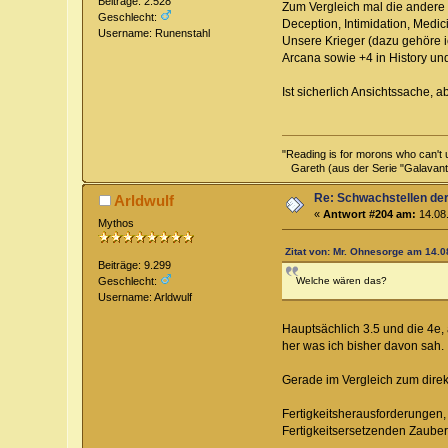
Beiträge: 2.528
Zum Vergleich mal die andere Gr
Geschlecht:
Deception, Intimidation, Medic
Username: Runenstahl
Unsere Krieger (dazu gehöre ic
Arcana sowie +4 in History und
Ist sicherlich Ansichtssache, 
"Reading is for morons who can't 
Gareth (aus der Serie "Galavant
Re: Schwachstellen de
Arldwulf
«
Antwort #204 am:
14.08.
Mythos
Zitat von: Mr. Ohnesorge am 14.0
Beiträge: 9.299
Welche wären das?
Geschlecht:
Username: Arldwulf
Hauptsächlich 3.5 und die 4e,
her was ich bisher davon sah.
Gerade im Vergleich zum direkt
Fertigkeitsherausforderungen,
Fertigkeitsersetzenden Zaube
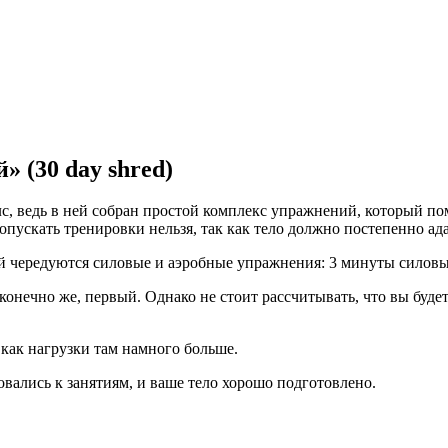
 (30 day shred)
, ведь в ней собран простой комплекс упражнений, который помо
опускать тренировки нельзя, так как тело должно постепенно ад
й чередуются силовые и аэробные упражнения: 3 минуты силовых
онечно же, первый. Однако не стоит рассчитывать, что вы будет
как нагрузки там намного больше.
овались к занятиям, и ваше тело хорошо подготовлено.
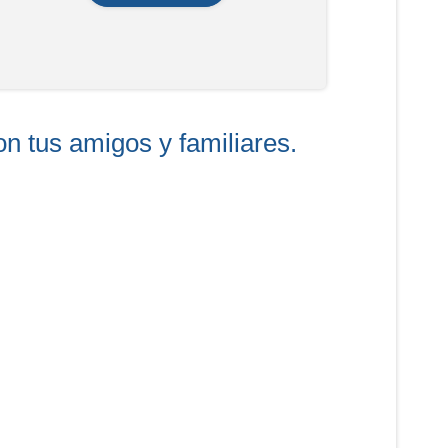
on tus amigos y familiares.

──────────

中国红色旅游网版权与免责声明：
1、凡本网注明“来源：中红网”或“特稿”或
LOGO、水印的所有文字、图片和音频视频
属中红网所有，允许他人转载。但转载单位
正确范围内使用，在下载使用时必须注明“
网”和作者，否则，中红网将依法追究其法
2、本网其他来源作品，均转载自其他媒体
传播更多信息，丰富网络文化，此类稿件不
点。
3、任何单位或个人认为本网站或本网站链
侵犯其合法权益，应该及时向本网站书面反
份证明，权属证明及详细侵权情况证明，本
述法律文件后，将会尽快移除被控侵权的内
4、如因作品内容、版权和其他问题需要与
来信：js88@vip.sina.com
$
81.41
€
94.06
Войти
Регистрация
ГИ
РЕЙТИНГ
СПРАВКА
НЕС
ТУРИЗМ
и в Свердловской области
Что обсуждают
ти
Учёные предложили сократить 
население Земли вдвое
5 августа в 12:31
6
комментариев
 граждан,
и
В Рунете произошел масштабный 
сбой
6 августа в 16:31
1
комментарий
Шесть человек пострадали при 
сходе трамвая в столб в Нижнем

──────────

Write out, from the lines above, only those from the line with "комментарий" to the line with "сходе трамвая в столб в Нижнем", exactly as given, including the first and the last.

■ Worked solution:
комментарий
Шесть человек пострадали при 
сходе трамвая в столб в Нижнем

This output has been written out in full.